"Welterbe-Abgabe": Wachau plant Sondersteuer für Touristen

Besucherandrang in der Altstadt in Dürnstein
Zu bestimmten Zeiten überschwemmen Massen von Besuchern besonders die Hotspots im Weltkulturerbe Wachau

Punktuell schwer bewältigbarer Gästeandrang hat die Schmerzgrenze erreicht. Der Massenandrang von Touristen in einigen Orten der Wachau belastet die Nerven Einheimischer ebenso wie die Budgets betroffener Gemeinden immer stärker. Die in der Vergangenheit oft angesprochene, aber immer wieder verworfene Idee einer Gebühr für Wachau-Besuche könnte als sogenannte „Welterbe-Abgabe“ tatsächlich bald Realität werden. Dass der neu gestartete Diskussionsprozess zu einer Lösung führt, davon geht die „ Donau Niederösterreich“ auf KURIER-Anfrage aus.

Die Gemeinden haben bereits begonnen, ihren zusätzlichen Aufwand zu erheben, der ein derartiges Modell rechtfertigt. Frequenzzählungen sollen Daten als Grundlage für künftige Verhandlungen liefern.

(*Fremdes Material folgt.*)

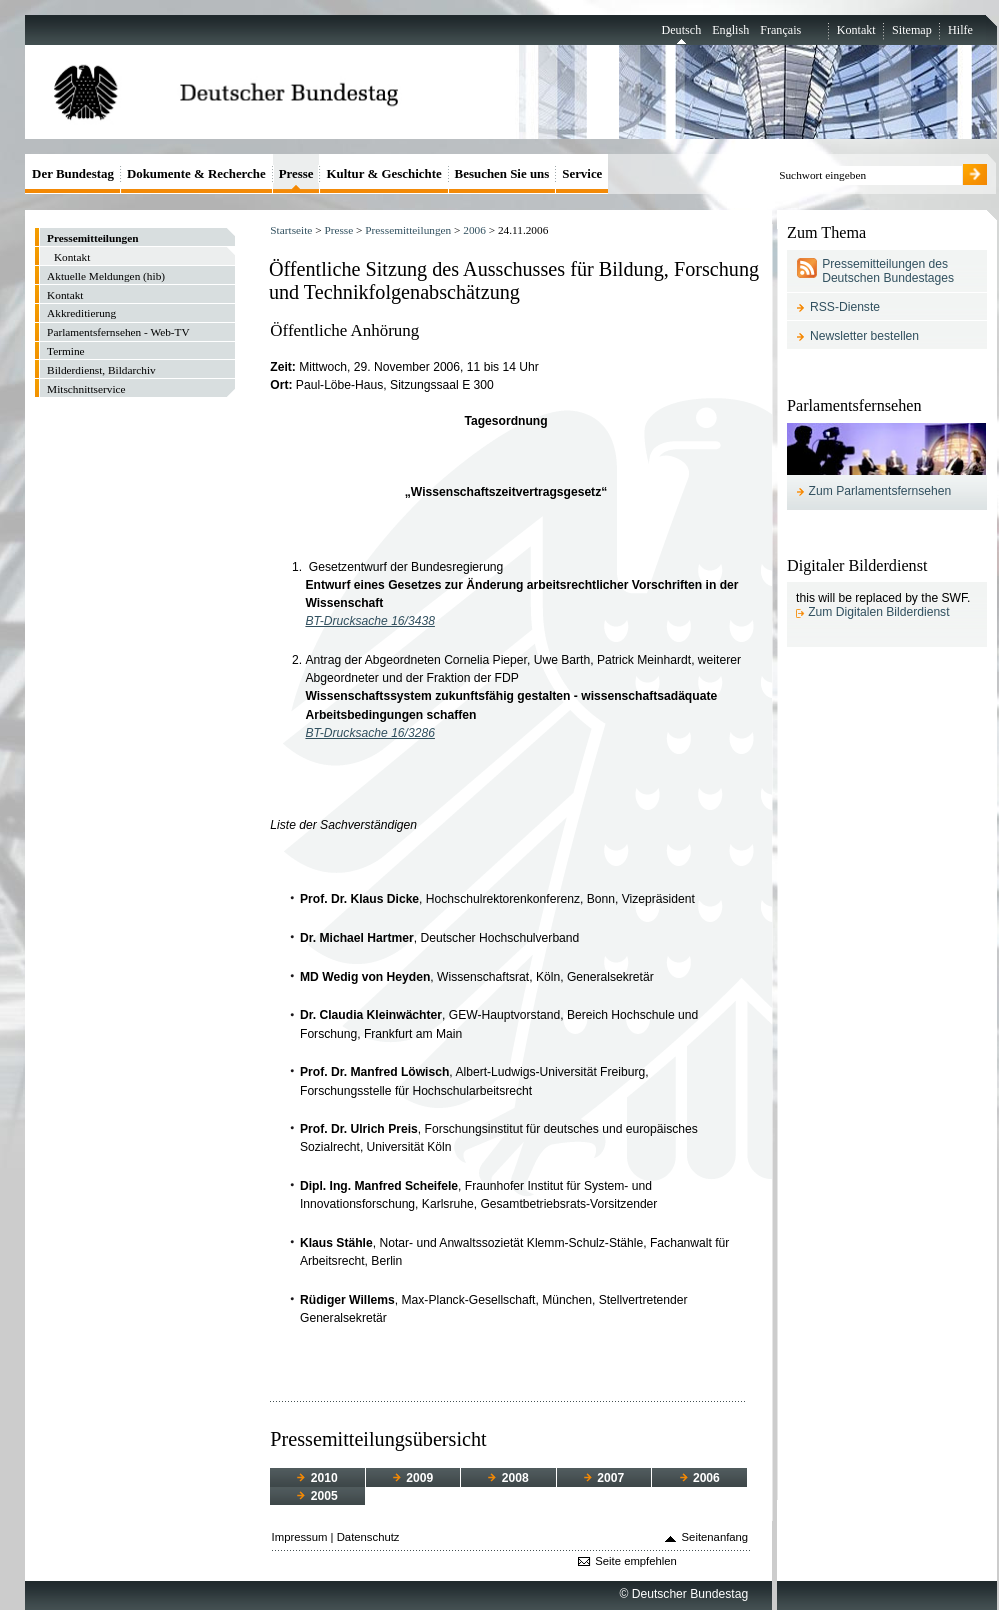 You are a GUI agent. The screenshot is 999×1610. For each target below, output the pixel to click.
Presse (338, 230)
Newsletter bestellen (864, 336)
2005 (317, 1496)
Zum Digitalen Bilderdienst (878, 612)
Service (582, 173)
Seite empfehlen (636, 1561)
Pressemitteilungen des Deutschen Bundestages (888, 271)
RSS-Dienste (845, 307)
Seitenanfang (715, 1537)
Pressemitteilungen (408, 230)
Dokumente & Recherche (196, 173)
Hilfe (960, 30)
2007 (604, 1478)
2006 (474, 230)
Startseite (291, 230)
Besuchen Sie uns (502, 173)
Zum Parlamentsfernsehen (880, 491)
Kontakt (856, 30)
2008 (508, 1478)
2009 (413, 1478)
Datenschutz (368, 1537)
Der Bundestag (73, 173)
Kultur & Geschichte (383, 173)
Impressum (300, 1537)
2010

Wie groß der Andrang inzwischen ist, zeigt sich am deutlichsten in Dürnstein. „Bis zu eine Million Menschen kommen jährlich zu uns“, sagt Bürgermeister Johann Schmidl. Pro Tag würden mehrere tausend Touristen durch die engen Gassen pilgern. Oft kommen sechs Schiffe und zehn Busse gleichzeitig an, was ein „kleiner Wahnsinn“ sei. Ohne die Touristen vergraulen zu wollen, kann er sich eine Sondergebühr für Gäste vorstellen. Wichtiger sei ihm aber eine bessere Abwicklung mit den Schiffen, um Besucherströme günstiger verteilen.

Meinungen

Über die Auswirkungen einer solchen „Solidarabgabe“ sind die Menschen geteilter Meinung. Ausgerechnet Touristen, die das direkt treffen würde, scheinen aber zumindest teilweise Verständnis aufzubringen. „Grundsätzlich verstehe ich das Anliegen der Gemeinden. Doch macht es einen Unterschied, ob Schiffstouristen, wie uns Einheimische erzählen, in Massen einfallen, ohne einen Euro dazulassen, oder ob wir Radfahrer ein Quartier buchen, wo wir ohnehin Tourismusabgabe bezahlen“, meint Peter Bohrmann aus Düsseldorf. Er empfiehlt jedenfalls eine wirtschaftliche Art der Einhebung, damit der Aufwand nicht den Erlös übersteigt.

Anneliese Frischengruber-Schweikhardt aus Kasten bei St. Pölten hat keine Freude mit der Idee: „Wir sind zum Shoppen nach Krems gekommen und um die Atmosphäre zu genießen. Warum noch etwas zahlen?“ Günter Schintag aus dem bayrischen Deggendorf spöttelt: „Einfach die Tourismustaxe erhöhen, das fällt nicht auf.“

Dass der Lebensraum Einheimischer durch den Ansturm eingeschränkt wird, kann Radtourist Martin Pfaffeneder aus Amstetten nachvollziehen, daher „sind ein paar Euro für die Erhaltung von Dürnstein voll ok.“ Ähnlich sehen das die Schweizer Cornelia und Walter Elmer: „Man könnte diese Abgabe über die Parkgebühren finanzieren. Die sind im Gegensatz zur Schweiz sehr günstig.“

Berechtigt

Bernhard Schröder, Geschäftsführer von Donau Niederösterreich, will ab Herbst in mehreren Workshops mit den Wachauer Gemeinden Lösungsansätze finden. „Wir wollen sicher kein tourismusfeindliches Bild abgeben. Am Ende des breit geführten Dialogs wollen wir eine gesamtregionale Variante – etwa in Form einer Weltkulturerbe-Abgabe“, sagt Schröder. Aus seiner Sicht sei die Frage nach einer Abgabe berechtigt. „Die Gemeinden müssen Infrastruktur schaffen und pflegen. Daher muss es auch finanziellen Rückfluss geben“, sagt Schröder.